Like Coston, Cahoon said that her office is also trying to find ways to make internships and similar temporary opportunities remote. Methods that St. Olaf is exploring include expanding its cohort internship program and trying to source more “micro-internships.”
“A micro-internship would be a two- to six-week project where a student can gain experience tackling something an employer has on the back burner,” said Cahoon. “We’re enlisting alumni, parents and our employer partners to offer up these short-term projects as a way for students to build experience and take part in something remote, but still valuable.”
So far, she added that the response has been positive, and that the small liberal arts college has been able to rely especially on its alumni network to provide these types of opportunities. When it comes to the ease or difficulty of finding internships, Cahoon added that it varies by field.

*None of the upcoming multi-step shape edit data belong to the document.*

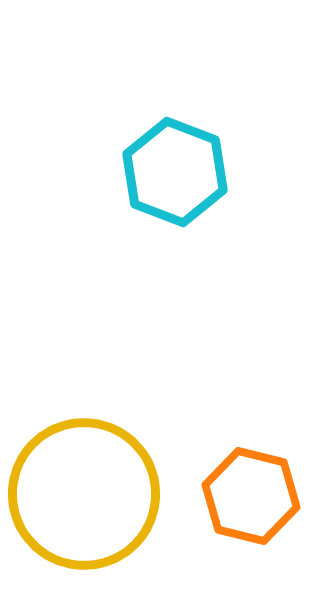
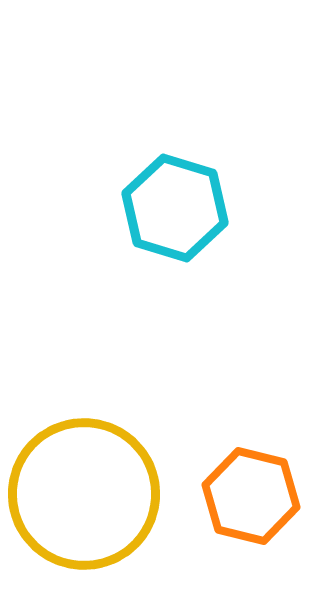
cyan hexagon: moved 36 px down; rotated 4 degrees counterclockwise
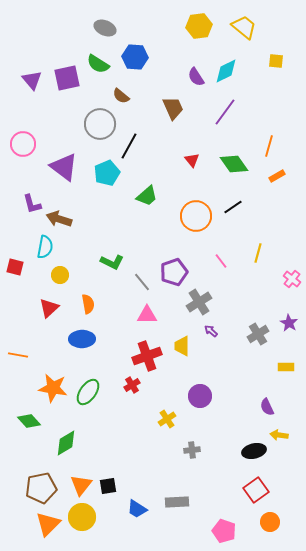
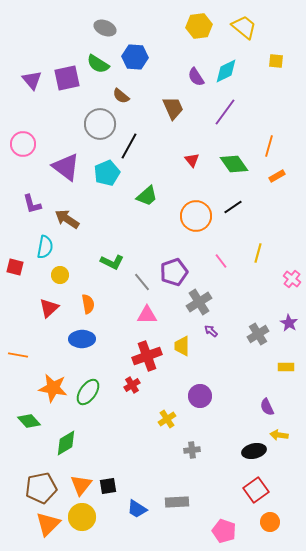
purple triangle at (64, 167): moved 2 px right
brown arrow at (59, 219): moved 8 px right; rotated 15 degrees clockwise
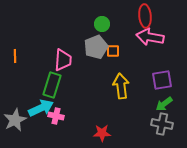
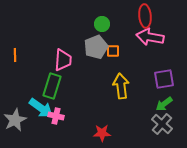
orange line: moved 1 px up
purple square: moved 2 px right, 1 px up
green rectangle: moved 1 px down
cyan arrow: rotated 60 degrees clockwise
gray cross: rotated 30 degrees clockwise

“One of the areas that we’re having trouble with would be health care-related opportunities. Students who had internships planned in hospitals or clinics, that’s going to be really hard to emulate,” she said. “We’re trying to partner with the University of Minnesota and some physicians there to create online classes and project-based work, to get around not being able to be in a real clinical setting this summer.”
Some successes for students
For soon-to-be high school graduates in Steele County, Zak said many of the full-time manufacturing jobs she can usually place students into are temporarily unavailable. However, summer work in manufacturing looks like it will continue to be a source of seasonal employment for the teens she works with who are able to work in-person.
“I’m also helping students get their resumes updated and get their reference list made, reaching out to any coaches and teachers they have. Then, when they do apply, they have that list ready to go,” she added. “This is an interesting time — I’ve never really had the time to do this with the students because before, it was about hurrying up and getting a job.”
Zak, who began in her role three years ago, added that she has now had the time to go back and reach out to every student that she has worked with since 2017 — attempting, like her collegiate counterparts, to build a strong alumni network and also help with any recent graduates who may now be facing unemployment.
“My main focus now is on outreach to employers, to let them know I’m still here, and reaching out to program alumni,” she said.
One of her soon-to-be alumni, Graupmann, is now focused on gearing up for a full-time job starting at Federated this summer. After an hour-and-a-half long virtual conversation, she was offered the position and plans to start in early June.